====== Records ======
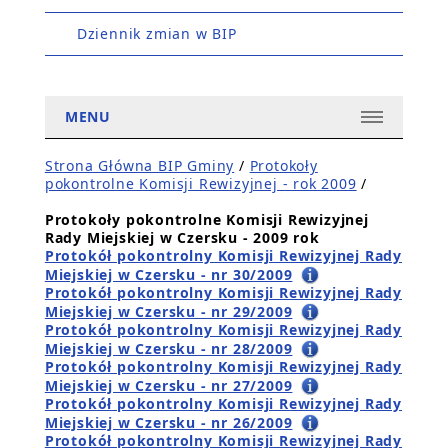
Dziennik zmian w BIP
MENU
Strona Główna BIP Gminy
/
Protokoły
pokontrolne Komisji Rewizyjnej - rok 2009
/
Protokoły pokontrolne Komisji Rewizyjnej
Rady Miejskiej w Czersku - 2009 rok
Protokół pokontrolny Komisji Rewizyjnej Rady
Miejskiej w Czersku - nr 30/2009
Protokół pokontrolny Komisji Rewizyjnej Rady
Miejskiej w Czersku - nr 29/2009
Protokół pokontrolny Komisji Rewizyjnej Rady
Miejskiej w Czersku - nr 28/2009
Protokół pokontrolny Komisji Rewizyjnej Rady
Miejskiej w Czersku - nr 27/2009
Protokół pokontrolny Komisji Rewizyjnej Rady
Miejskiej w Czersku - nr 26/2009
Protokół pokontrolny Komisji Rewizyjnej Rady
======
Problem description: Work through the records above. Copy every line with the string "Protokoły".

Exercise result:
Protokoły
Protokoły pokontrolne Komisji Rewizyjnej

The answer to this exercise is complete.